_MATERIAL FOR THIS TASK_
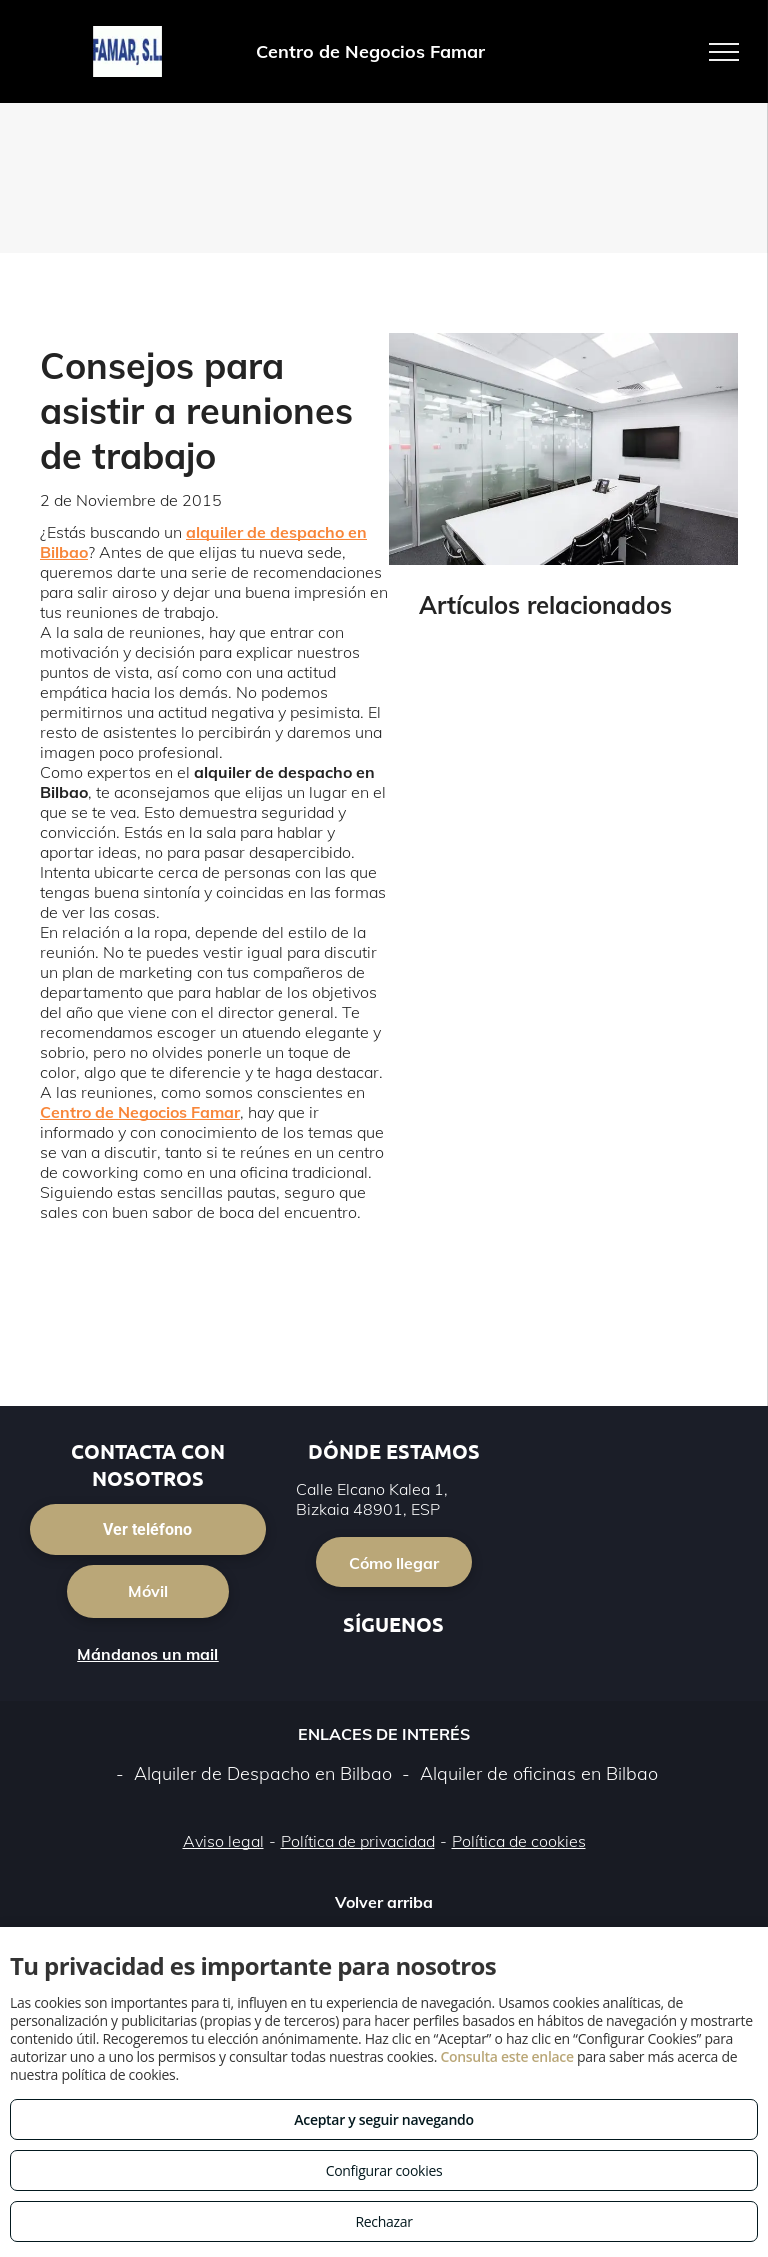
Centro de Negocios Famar (140, 1112)
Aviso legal (223, 1841)
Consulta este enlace (506, 2056)
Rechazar (383, 2221)
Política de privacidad (358, 1841)
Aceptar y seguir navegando (383, 2119)
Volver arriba (384, 1902)
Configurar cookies (384, 2170)
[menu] (724, 52)
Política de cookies (519, 1841)
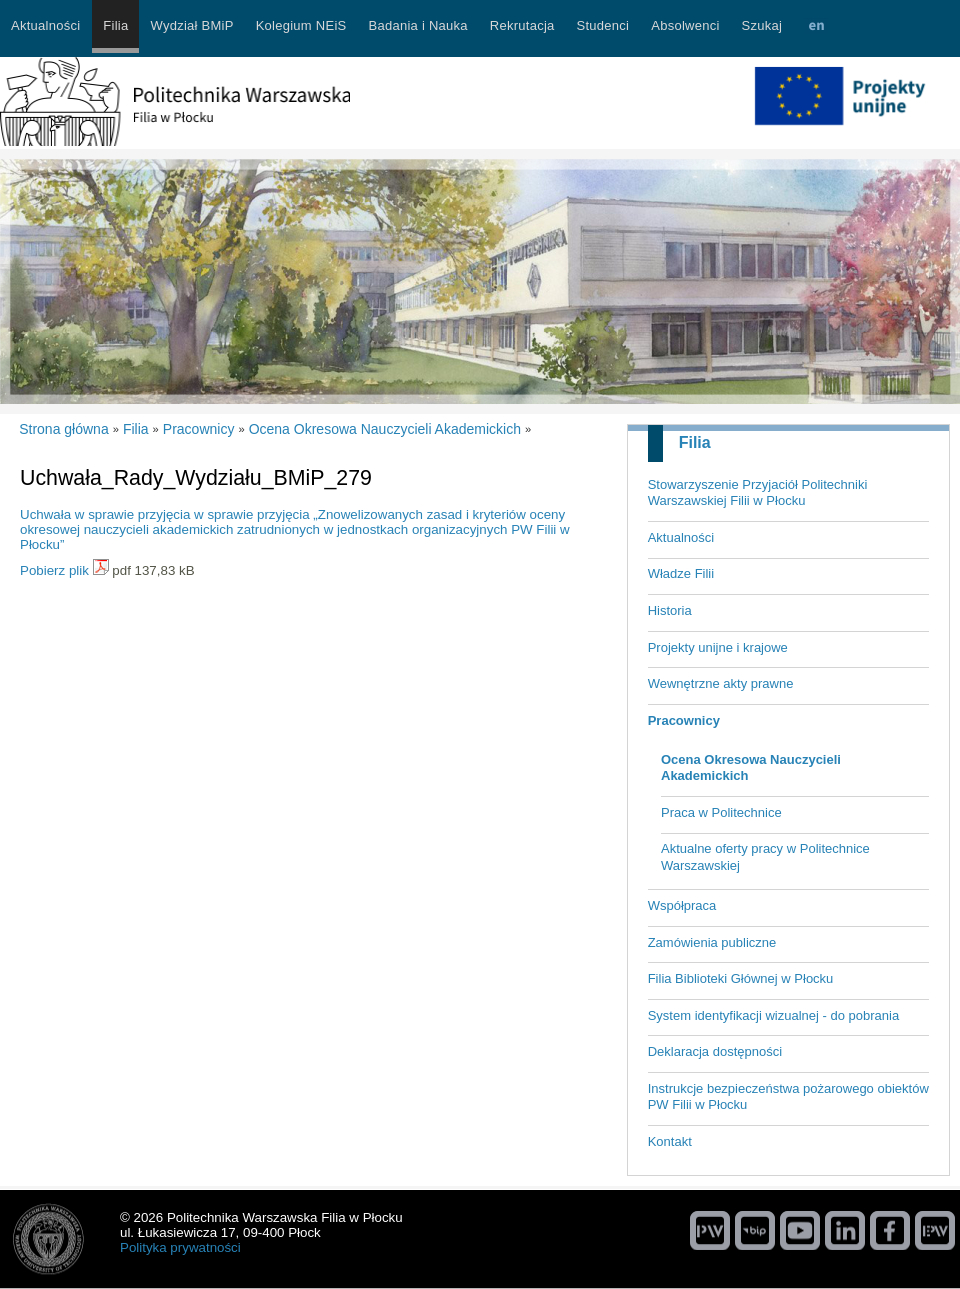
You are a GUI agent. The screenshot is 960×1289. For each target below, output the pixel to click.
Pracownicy (684, 720)
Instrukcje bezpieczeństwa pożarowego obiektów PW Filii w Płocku (788, 1097)
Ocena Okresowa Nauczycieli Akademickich (751, 768)
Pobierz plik (54, 570)
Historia (670, 610)
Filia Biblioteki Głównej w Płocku (741, 978)
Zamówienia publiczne (712, 942)
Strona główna (64, 429)
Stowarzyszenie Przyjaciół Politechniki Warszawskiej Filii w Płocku (758, 493)
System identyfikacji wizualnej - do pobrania (773, 1015)
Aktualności (681, 537)
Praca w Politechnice (721, 812)
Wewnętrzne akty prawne (721, 683)
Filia (695, 442)
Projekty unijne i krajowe (718, 647)
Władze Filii (681, 573)
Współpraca (682, 905)
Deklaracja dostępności (715, 1051)
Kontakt (670, 1141)
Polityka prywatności (180, 1247)
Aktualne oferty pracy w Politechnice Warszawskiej (765, 857)
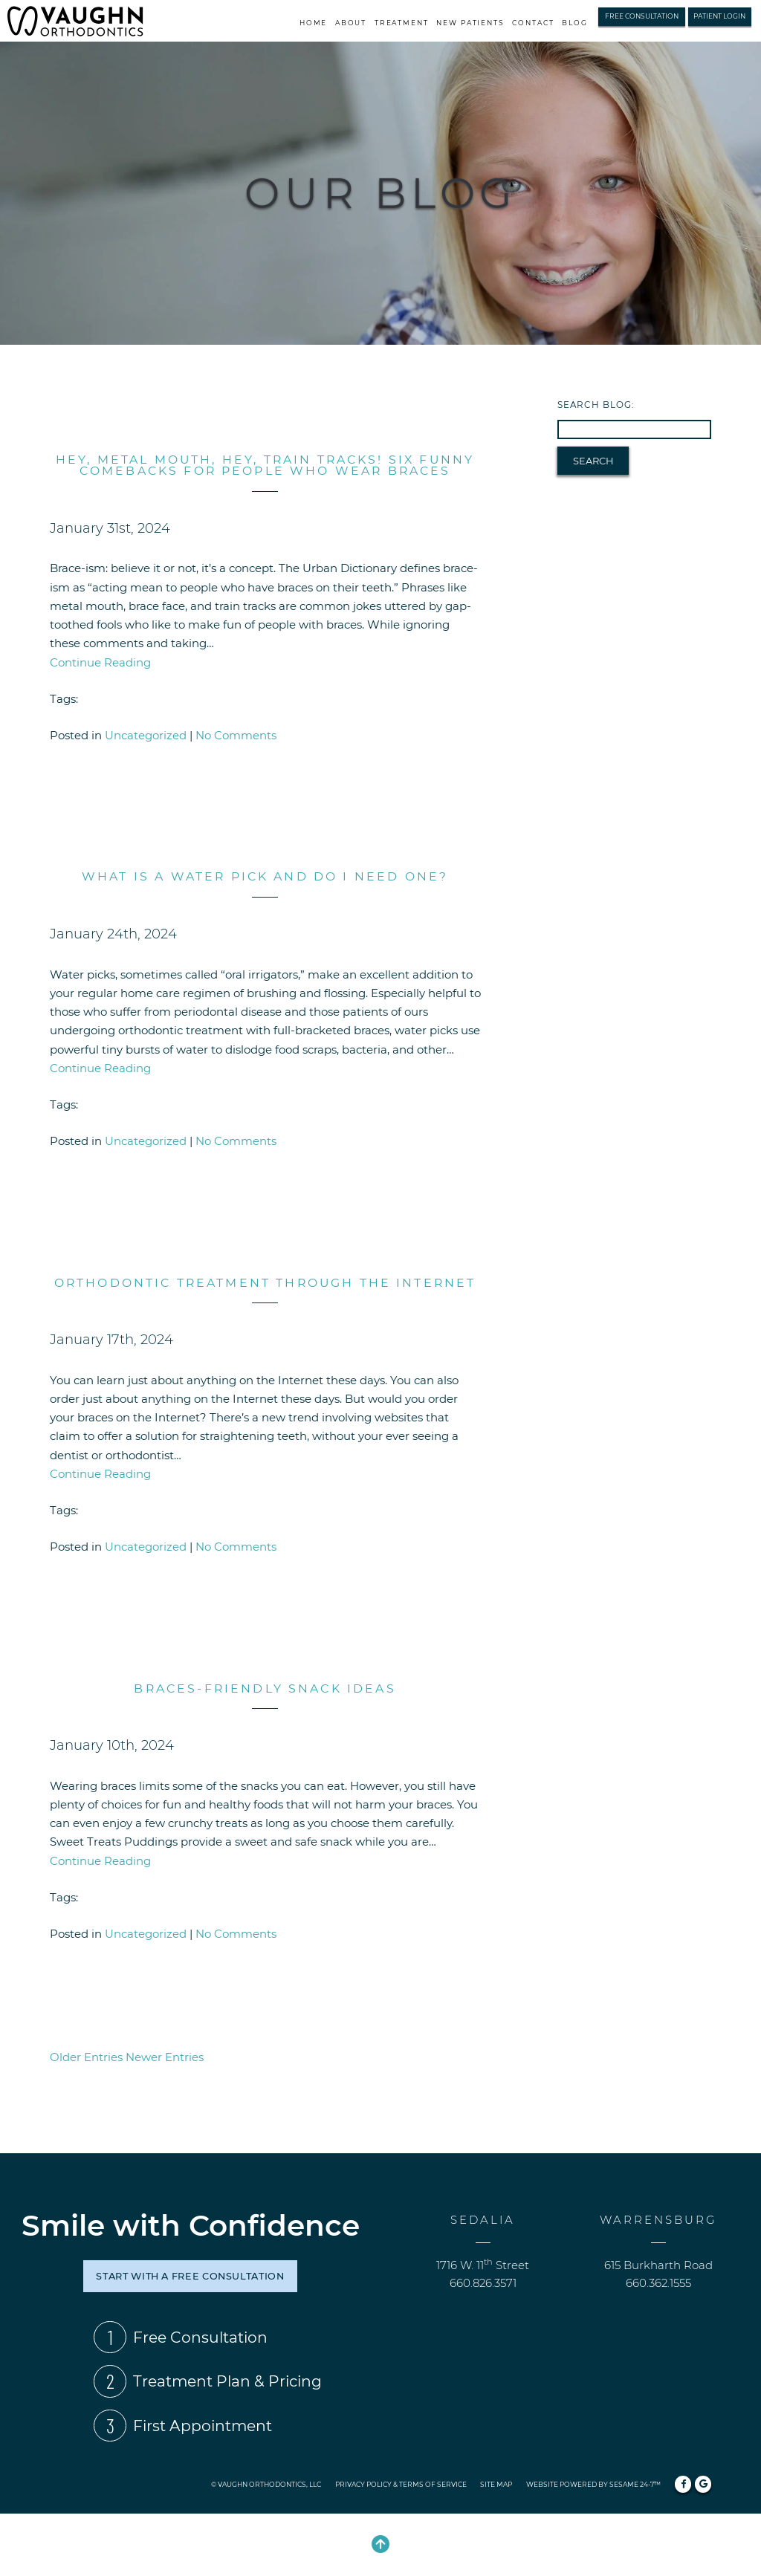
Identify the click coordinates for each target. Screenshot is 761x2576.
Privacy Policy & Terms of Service (401, 2484)
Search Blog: (595, 405)
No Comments (235, 735)
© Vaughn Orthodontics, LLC (266, 2484)
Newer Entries (165, 2057)
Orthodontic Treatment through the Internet (265, 1283)
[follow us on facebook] (683, 2484)
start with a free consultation (190, 2276)
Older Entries (86, 2057)
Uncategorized (146, 735)
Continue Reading (100, 662)
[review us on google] (703, 2484)
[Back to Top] (380, 2544)
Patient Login (719, 16)
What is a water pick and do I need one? (265, 876)
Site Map (496, 2484)
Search (593, 461)
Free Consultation (642, 16)
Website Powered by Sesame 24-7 (593, 2484)
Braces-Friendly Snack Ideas (264, 1688)
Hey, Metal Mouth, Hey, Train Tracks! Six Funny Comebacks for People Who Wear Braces (265, 465)
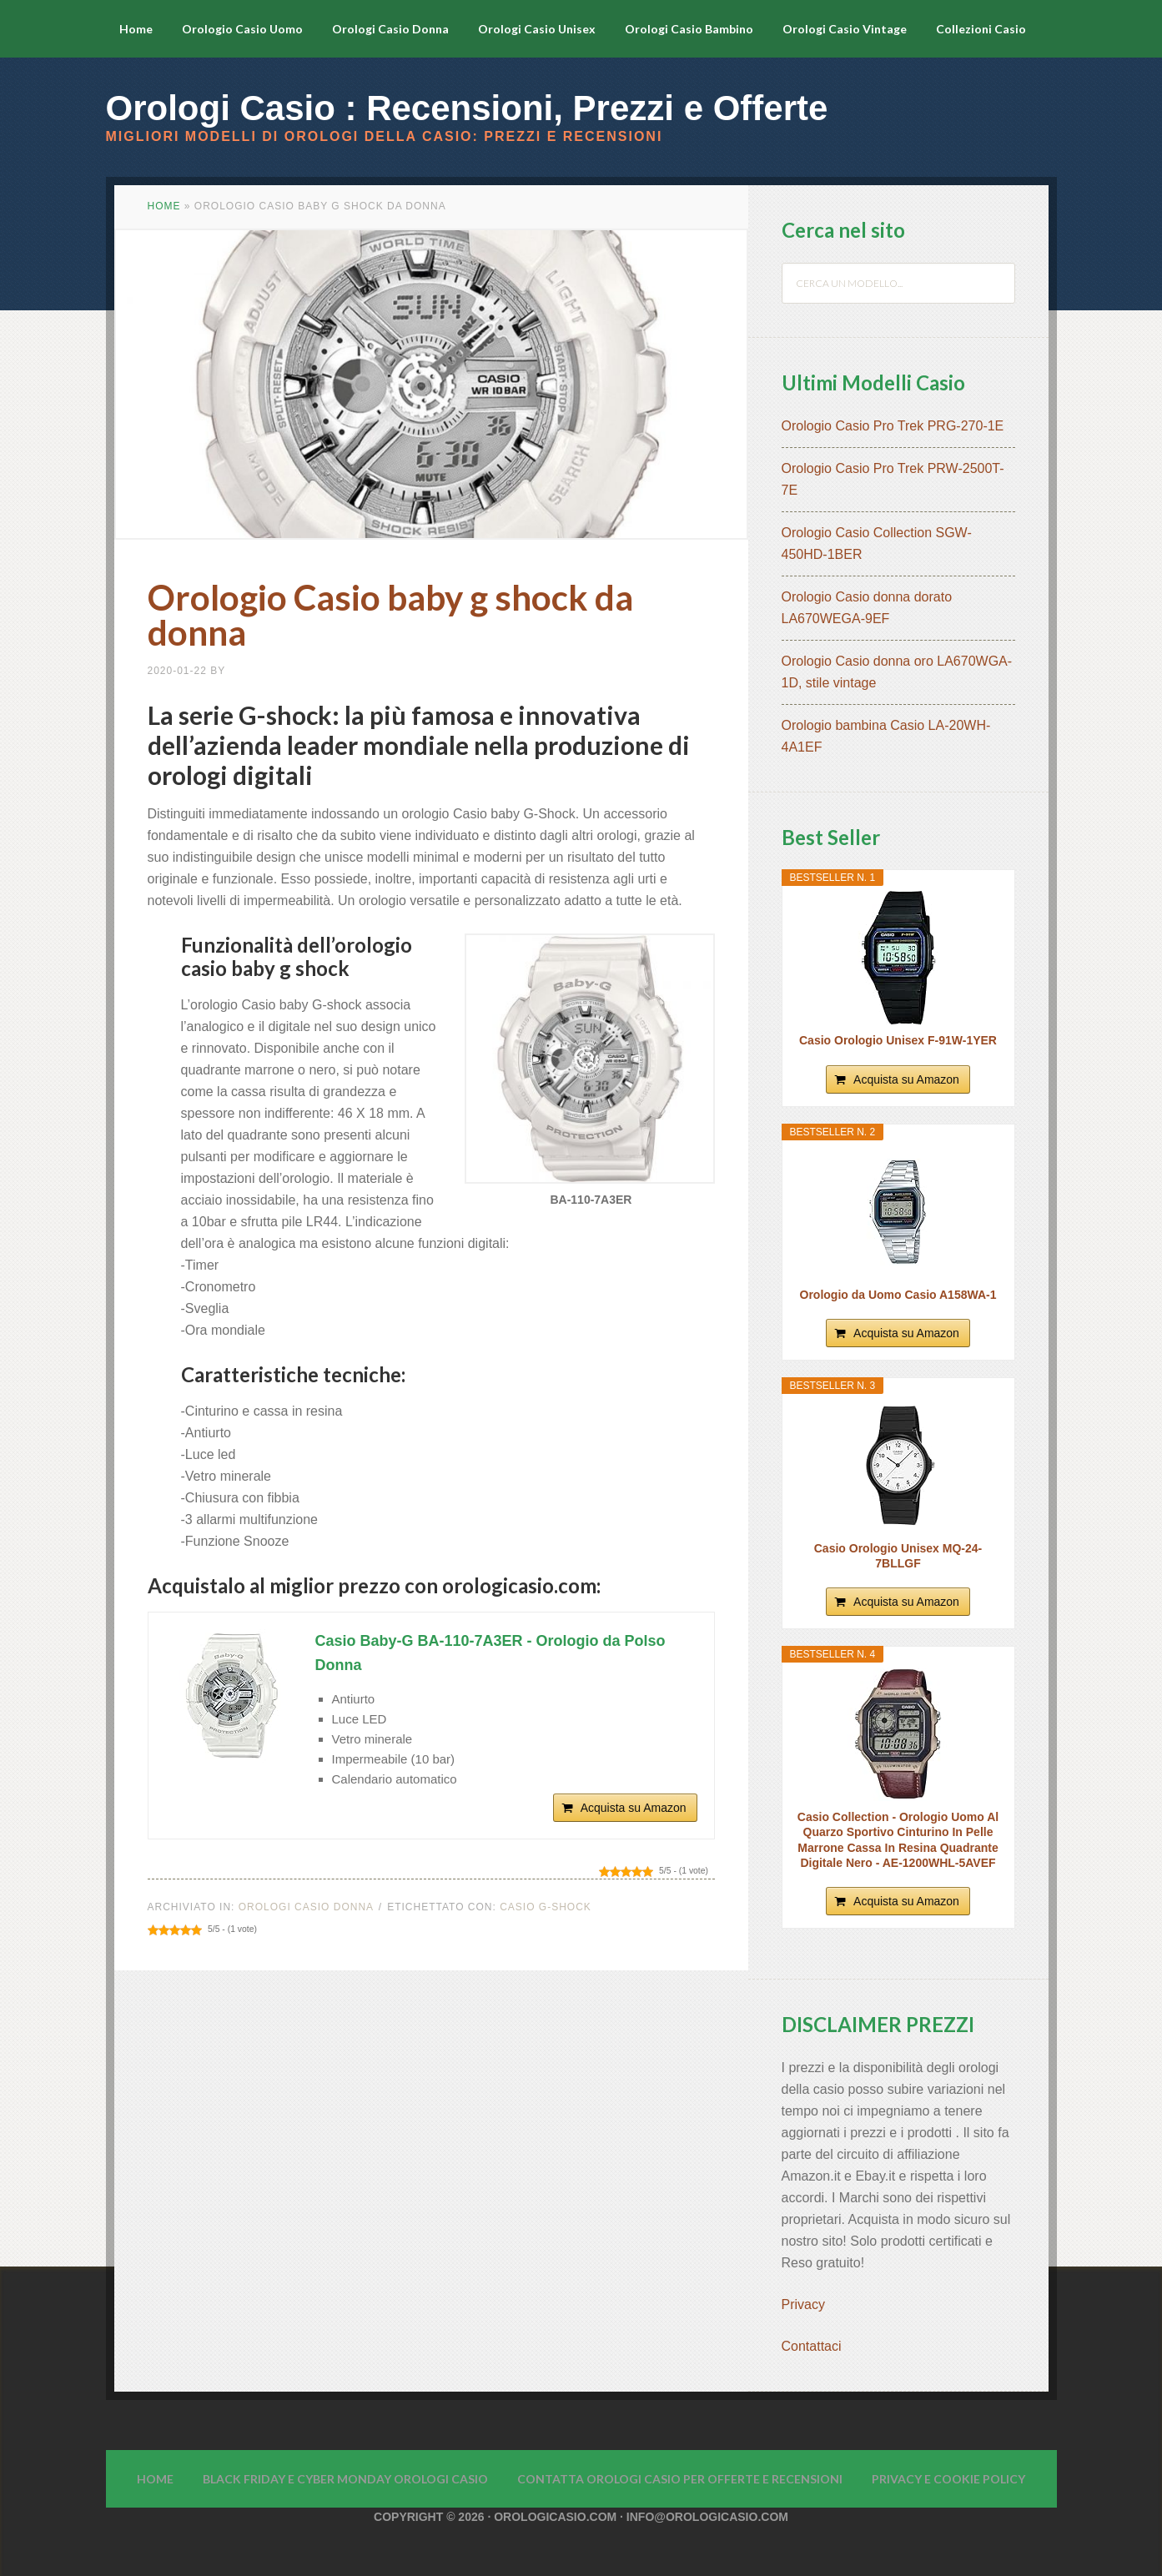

_WHAT NEEDS TO BE DONE_
Nothing but the lines from the one with "Website Powered by Sesame 24-7 (593, 2484)" through the end of the entries above, both included, should be set down, exactly and without pictures.

_EXERCISE OUTPUT_
Website Powered by Sesame 24-7 (593, 2484)
Braces-Friendly Snack Ideas (264, 1688)
Hey, Metal Mouth, Hey, Train Tracks! Six Funny Comebacks for People Who Wear Braces (265, 465)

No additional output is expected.